Evaporative cooling by water spray systems: CFD simulation, experimental validation and sensitivity analysis

Evaporative cooling by water spray is increasingly used as an efficient and environmentally-friendly approach to enhance thermal comfort in built environments. The complex two-phase flow in a water spray system is influenced by many factors such as continuous phase velocity, temperature and relative humidity patterns, droplet characteristics and continuous phase–droplet and droplet–droplet interactions. Computational Fluid Dynamics (CFD) can be a valuable tool for assessing the potential and performance of evaporative cooling by water spray systems in outdoor and indoor urban environments. This paper presents a systematic evaluation of the Lagrangian–Eulerian approach for evaporative cooling provided by the use of a water spray system with a hollow-cone nozzle configuration. The evaluation is based on grid-sensitivity analysis and validated using wind-tunnel measurements.
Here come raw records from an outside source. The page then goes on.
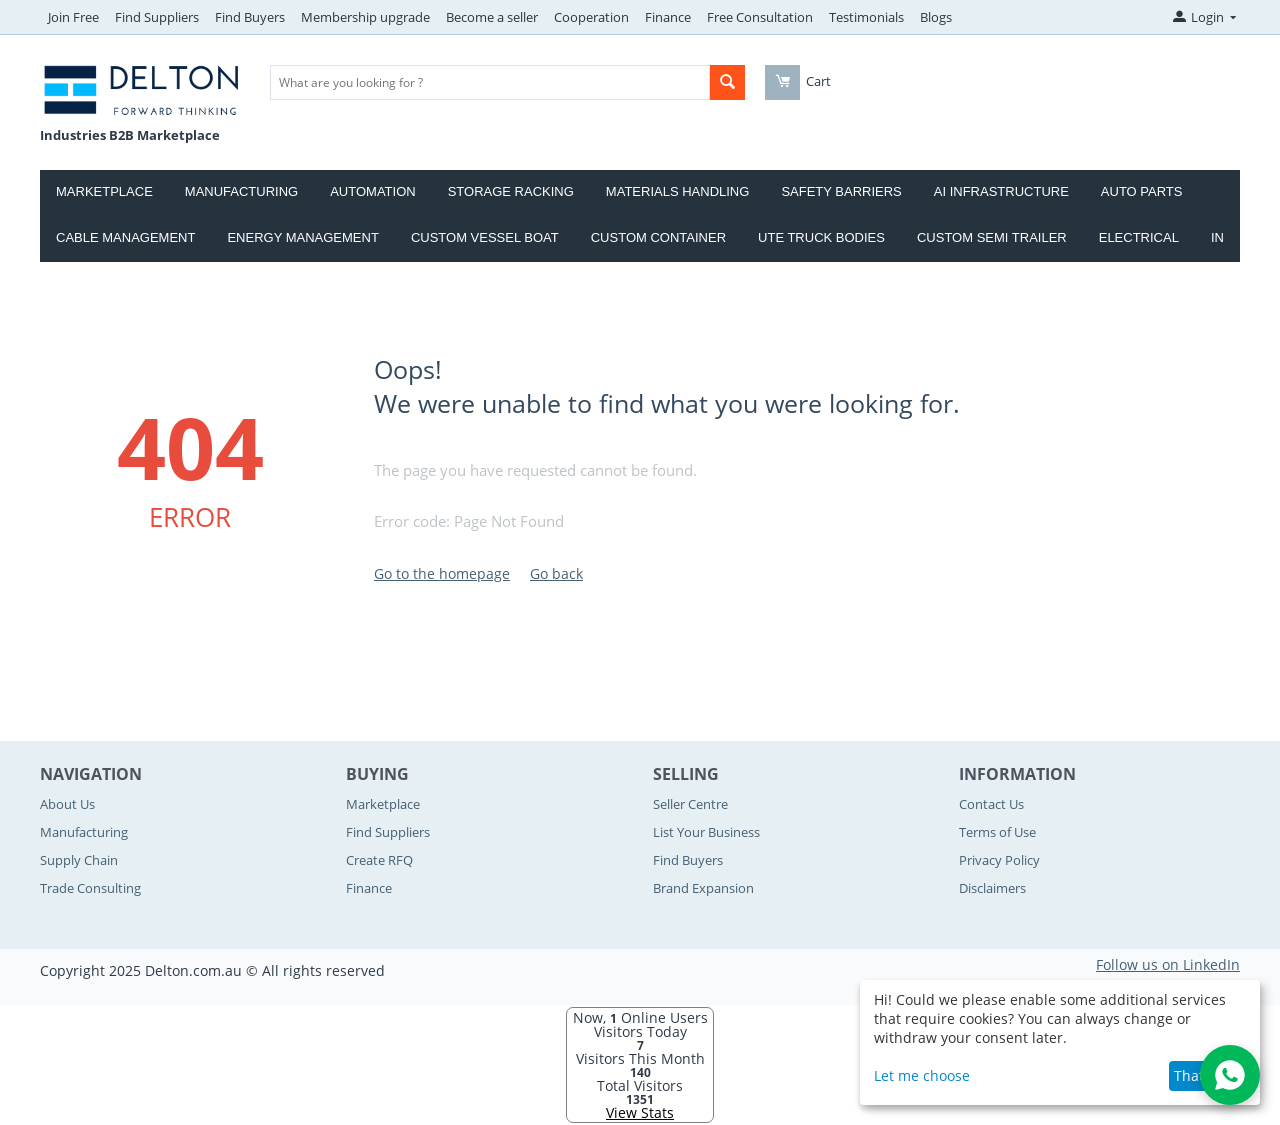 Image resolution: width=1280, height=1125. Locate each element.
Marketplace (104, 191)
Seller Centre (690, 804)
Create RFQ (379, 860)
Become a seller (492, 17)
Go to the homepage (442, 573)
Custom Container (658, 237)
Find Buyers (250, 17)
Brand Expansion (703, 888)
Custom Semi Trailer (992, 237)
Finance (668, 17)
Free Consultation (760, 17)
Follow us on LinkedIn (1168, 964)
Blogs (936, 17)
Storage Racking (511, 191)
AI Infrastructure (1001, 191)
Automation (372, 191)
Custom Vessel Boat (485, 237)
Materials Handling (678, 191)
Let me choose (922, 1075)
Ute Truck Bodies (821, 237)
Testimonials (866, 17)
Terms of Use (997, 832)
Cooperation (591, 17)
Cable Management (125, 237)
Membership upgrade (365, 17)
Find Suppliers (157, 17)
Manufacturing (241, 191)
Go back (556, 573)
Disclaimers (992, 888)
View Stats (640, 1112)
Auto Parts (1142, 191)
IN (1217, 237)
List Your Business (706, 832)
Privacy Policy (999, 860)
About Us (67, 804)
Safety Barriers (841, 191)
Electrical (1139, 237)
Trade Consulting (90, 888)
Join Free (73, 17)
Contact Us (991, 804)
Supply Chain (79, 860)
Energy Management (302, 237)
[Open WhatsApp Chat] (1230, 1075) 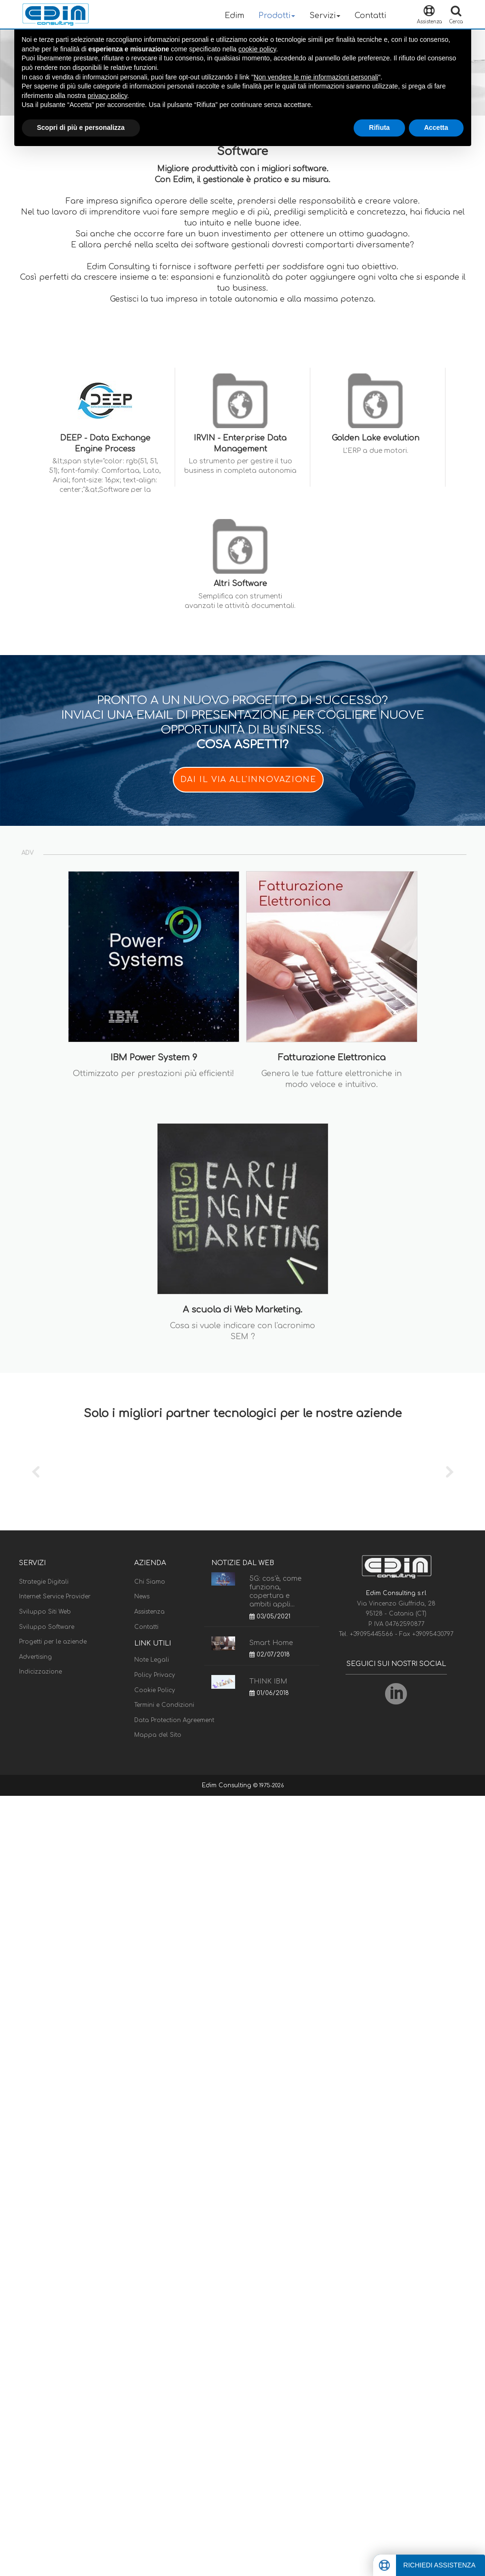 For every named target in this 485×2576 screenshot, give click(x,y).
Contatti (370, 15)
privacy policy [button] (107, 95)
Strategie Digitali (44, 1581)
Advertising (35, 1657)
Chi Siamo (149, 1581)
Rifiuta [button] (379, 127)
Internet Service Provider (54, 1596)
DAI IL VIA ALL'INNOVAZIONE (248, 779)
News (141, 1596)
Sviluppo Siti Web (45, 1611)
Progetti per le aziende (53, 1641)
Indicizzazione (40, 1671)
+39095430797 (433, 1634)
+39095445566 (372, 1634)
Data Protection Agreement (174, 1720)
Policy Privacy (154, 1675)
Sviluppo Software (46, 1627)
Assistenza (149, 1611)
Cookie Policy (154, 1690)
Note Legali (151, 1659)
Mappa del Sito (157, 1735)
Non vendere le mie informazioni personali (316, 77)
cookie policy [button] (257, 49)
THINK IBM (268, 1681)
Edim (234, 15)
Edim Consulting (227, 1785)
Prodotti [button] (276, 15)
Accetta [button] (436, 127)
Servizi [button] (324, 15)
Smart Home (271, 1642)
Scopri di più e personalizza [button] (81, 127)
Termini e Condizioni (164, 1705) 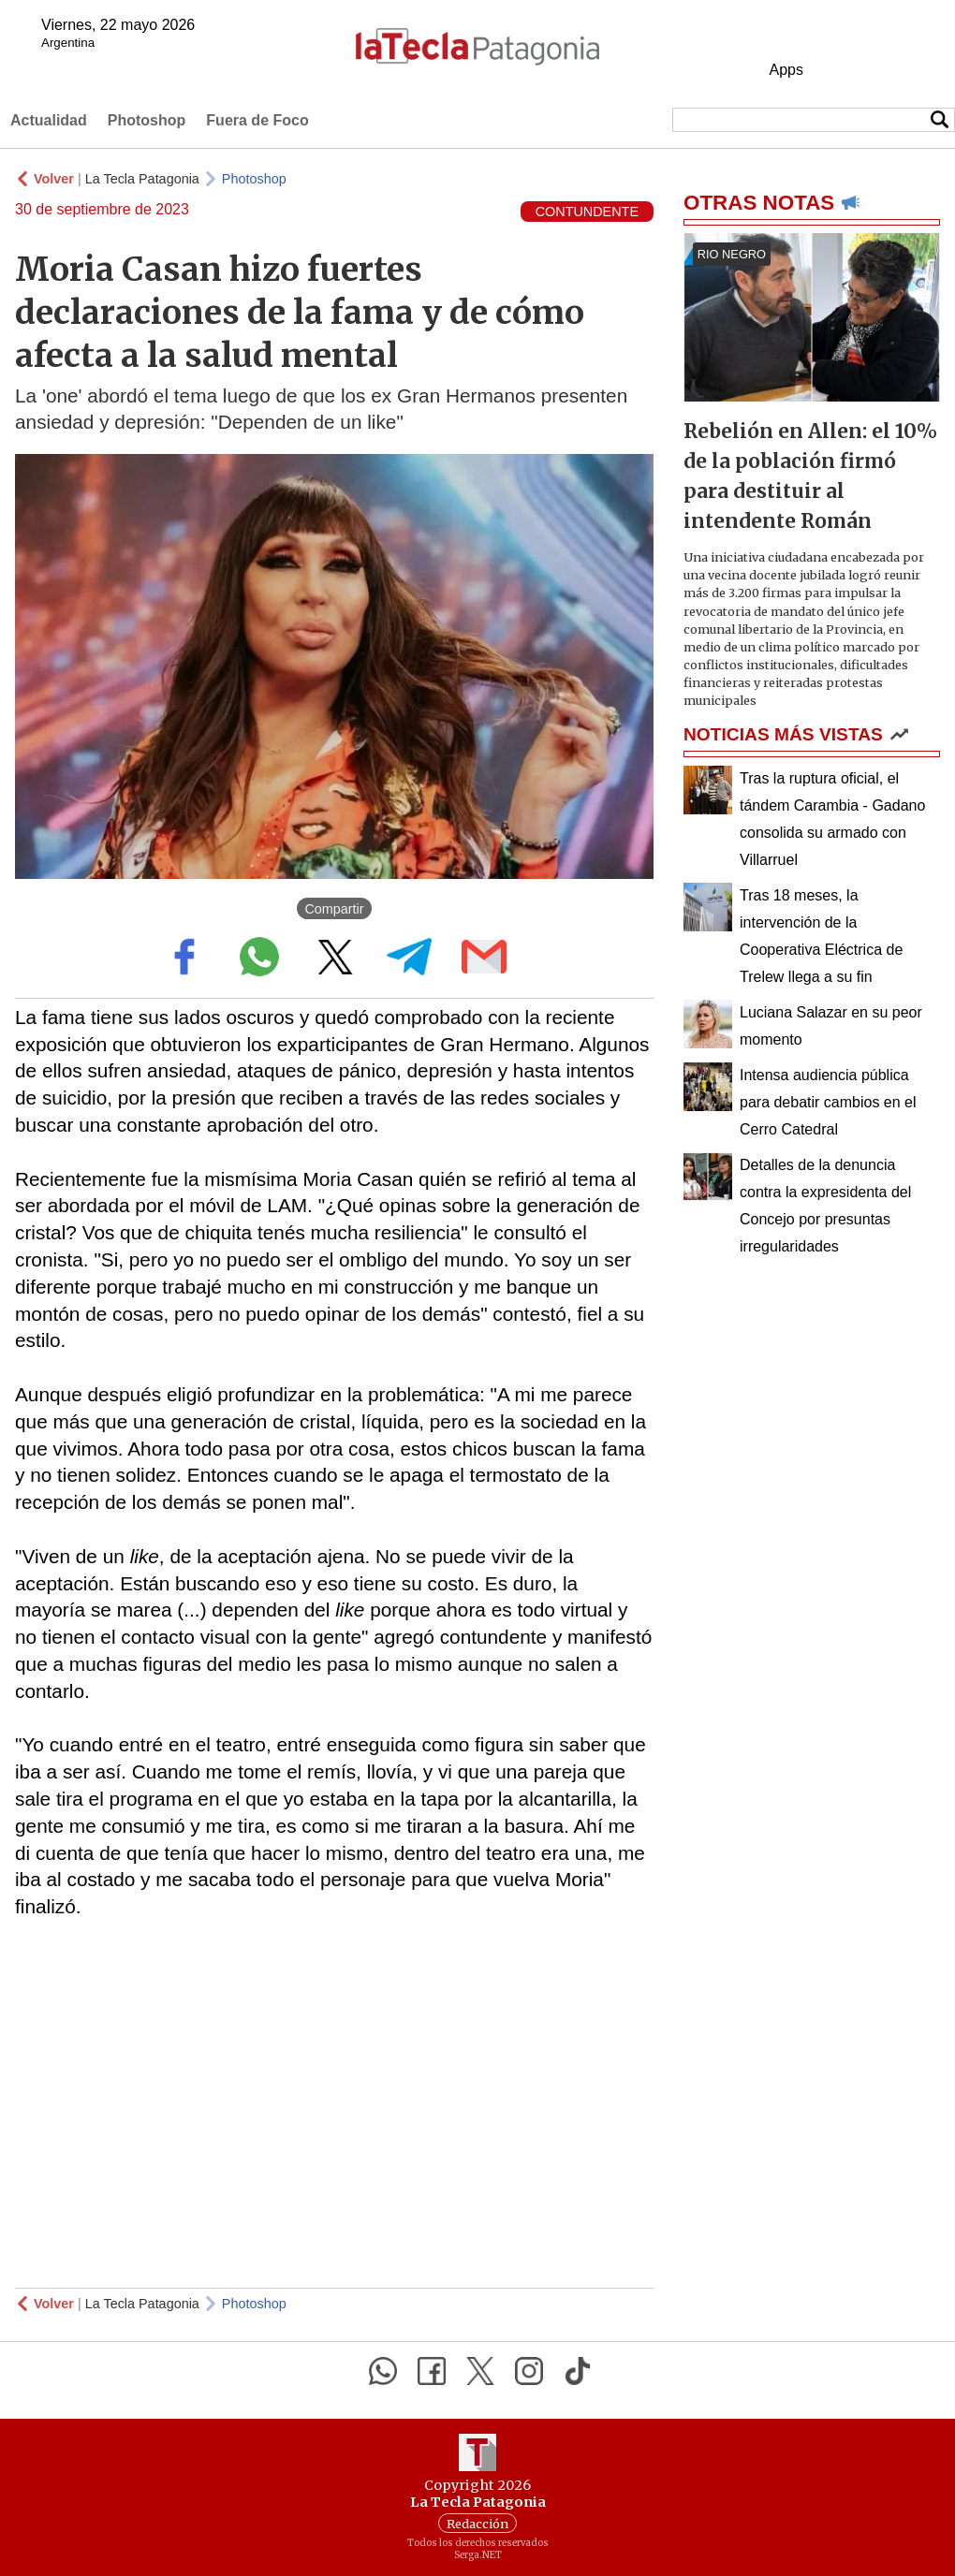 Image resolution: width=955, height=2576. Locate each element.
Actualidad (48, 120)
This paper also presents a sensitivity analysis focused on the impact of the turbulence model for the continuous phase, the drag coefficient model, the number of particle streams for the discrete phase and the nozzle spray angle. The results show that CFD simulation of evaporation by the Lagrangian–Eulerian (3D steady RANS) approach, in spite of its limitations, can accurately predict the evaporation process, with local deviations from the wind-tunnel measurements within 10% for dry bulb temperature, 5% for wet bulb temperature and 7% for the specific enthalpy. The average deviations for all three variables are less than 3% in absolute values. The results of this paper are intended to support future CFD studies of evaporative cooling by water spray systems in outdoor and indoor urban environments.